== Segment start ==

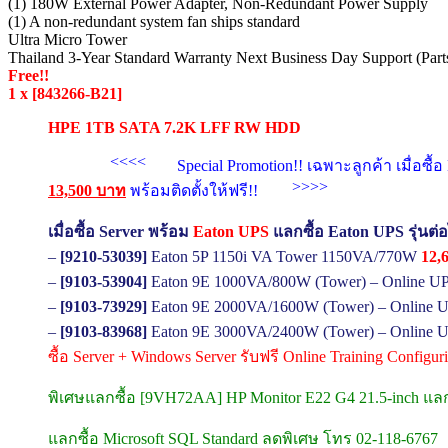
(1) 180W External Power Adapter, Non-Redundant Power Supply
(1) A non-redundant system fan ships standard
Ultra Micro Tower
Thailand 3-Year Standard Warranty Next Business Day Support (Parts
Free!!
1 x [843266-B21]
HPE 1TB SATA 7.2K LFF RW HDD
<<<<
Special Promotion!! เฉพาะลูกค้า เมื่อซ
>>>>
13,500 บาท
พร้อมติดตั้งให้ฟรี!!
เมื่อซื้อ Server พร้อม
Eaton UPS
แลกซื้อ Eaton UPS รุ่นต่
–
[9210-53039]
Eaton 5P 1150i VA Tower 1150VA/770W
12,
–
[9103-53904]
Eaton 9E 1000VA/800W (Tower) – Online U
–
[9103-73929]
Eaton 9E 2000VA/1600W (Tower) – Online U
–
[9103-83968]
Eaton 9E 3000VA/2400W (Tower) – Online U
ซื้อ Server + Windows Server รับฟรี Online Training Configu
พิเศษแลกซื้อ [9VH72AA] HP Monitor E22 G4 21.5-inch แล
แลกซื้อ Microsoft SQL Standard ลดพิเศษ โทร 02-118-6767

== Segment end ==

> **YOUR ASSIGNMENT**:
Tally each line above that includes "Online". Reply with the total only.

> **PROBLEM SOLUTION**:
4